ABOUT THIS TASK — Word for word, quote the lines from the one containing "Guidance via a Righteous Deed" to the end of the entries below, including both. Leave pictures out.

(Extracted page text data)
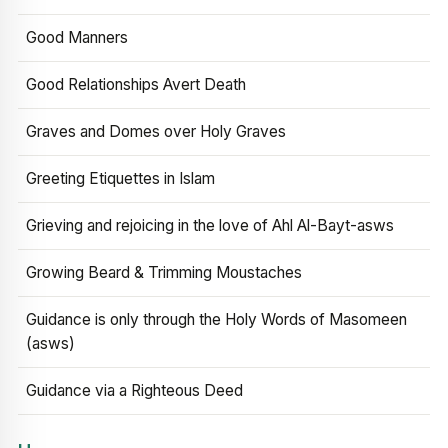
Good Manners
Good Relationships Avert Death
Graves and Domes over Holy Graves
Greeting Etiquettes in Islam
Grieving and rejoicing in the love of Ahl Al-Bayt-asws
Growing Beard & Trimming Moustaches
Guidance is only through the Holy Words of Masomeen
(asws)
Guidance via a Righteous Deed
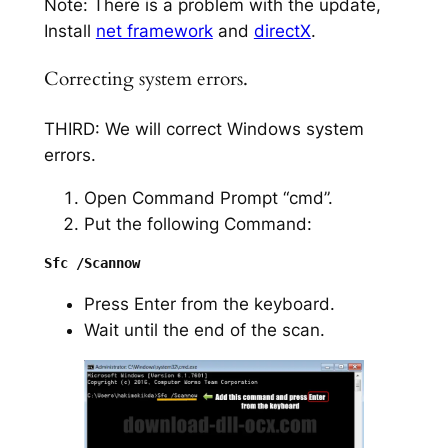
Note: There is a problem with the update,
Install
net framework
and
directX
.
Correcting system errors.
THIRD: We will correct Windows system
errors.
Open Command Prompt “cmd”.
Put the following Command:
Press Enter from the keyboard.
Wait until the end of the scan.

ANSWER TO THIS TASK —
Guidance via a Righteous Deed
Note: There is a problem with the update,
Install
net framework
and
directX
.
Correcting system errors.
THIRD: We will correct Windows system
errors.
Open Command Prompt “cmd”.
Put the following Command:
Press Enter from the keyboard.
Wait until the end of the scan.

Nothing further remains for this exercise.